I have a pickup truck (two actually — one has a cap) so I can get a load of stinky mushroom compost in Zellwood if I want to, or a yard of mulch for cheap. I can pick up a new oven and skip the delivery fee. I can do lots of things that people with SUV’s can’t do. Most SUV’s can’t handle sheets of plywood without ripping the upholstery. Does it handle like a sedan? But so what if it doesn’t?

I will drive what ever vehicle I need to drive to get done what I need to get done. When I go to the grocery store, the dry cleaners or the bank, the same cars waiting in the Drive-Thru, are still waiting when I come out and pedal away.

And then, sometimes, I can drive instead of riding my bike if I get lazy, or when I have to go to Brevard County to work, I don’t have to think twice about it. Life is good.

But I keep seeing cyclists who worry about 6 oz of added weight and I keep seeing Cadillac Escalades (8 MPG) and I realize we are at polar opposites of the spectrum. They are worried about image.

My neighbor bought an expensive aluminum bike. It is very nice, I know this because he let me ride it once. I think he bought it because he saw me riding all the time. How many times do you think he has ridden it in the last year?

People don’t, and I don’t think they ever will, understand why I think the way I do about cycling. It’s not about speed. It’s not about style. It’s all about lifestyle.

When I can get from Point “A” to Point “B”, find a bicycle rack, walk in the door and then walk out again while a driver is still cruising for a parking space, who wins that race?

5 replies
  1. Tom
    Tom says:

    I was a car driver full-time for many years, despite having used bicycles as primary transportation into my later teens. I returned to college when in my early thirties, and had the epiphany that I could go out my apartment door, ride a bike to school, lock the bike to a handy light post and be in the classroom in less time than it took to walk to that classroom from any of the parking lots for which I could buy a permit. This did not count the time it would take to drive to that parking lot from home and find a parking place, so it was demonstrably faster for me to ride rather than drive.
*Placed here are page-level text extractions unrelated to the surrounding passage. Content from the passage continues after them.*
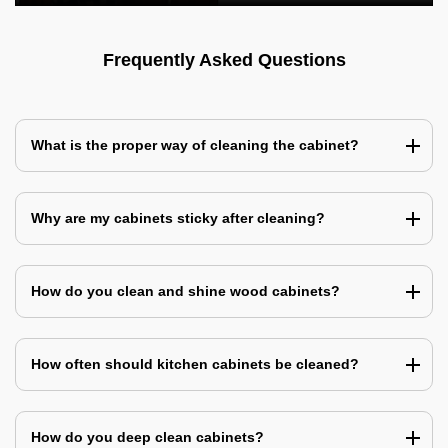
Frequently Asked Questions
What is the proper way of cleaning the cabinet?
Why are my cabinets sticky after cleaning?
How do you clean and shine wood cabinets?
How often should kitchen cabinets be cleaned?
How do you deep clean cabinets?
    Ever since, I’ve tried to find ways to ride to work instead of driving. A few times, I’ve hit “pay dirt,” and had places to keep my bikes while at work and employers who tolerated if not encouraged my doing so.

    Some employers still don’t get it. A recent one didn’t understand that the extra fifteen minutes it took me to get from one worksite to the other by bike actually saved them money in the long run. They tolerated it, wondered why I would ride when I could drive, and were amazed at the feat of physical endurance riding twelve miles each way represented to them (several of them were smokers…).

    Oh, well. I don’t have to work for them now. I work in a bike shop. I think the owner still fails to quite get it when I talk in utility bike terms rather than fitness/racing/club ride terms.

  2. andrewp
    andrewp says:

    Eric: I’m with you. I own a truck, and it has been the second-most practical vehicle I have owned. 😉

  3. Doohickie
    Doohickie says:

    Re: Hyundais. They are getting to be very nice cars indeed. I have a 2005 Elantra. I’m a Ford guy from way back, but the Elantra just plain beat the Focus in every way; a much nicer car for the money. It may be a one-time thing and I’ll go back to Ford, but in 2005, Hyundai was the better car.

    As far as riding to work goes, I’m pretty lucky. I started riding when I started working at a new office that was only 7 miles from home. During the two years I was there, I rode to work more than I drove (preserving the warranty on the Hyundai ;-). I recently moved to a different office and my one-way commute is now 17 miles. But the new site does have its advantages. I can’t drag my bike into a closet like I did at the old place, but access to the parking lot of this building is guarded, and there are three or four bike racks, one of which is located right next to the showers/locker room. Access to a shower at work means I can just hop on the bike and ride to work in the morning and get all cleaned up once I get to work.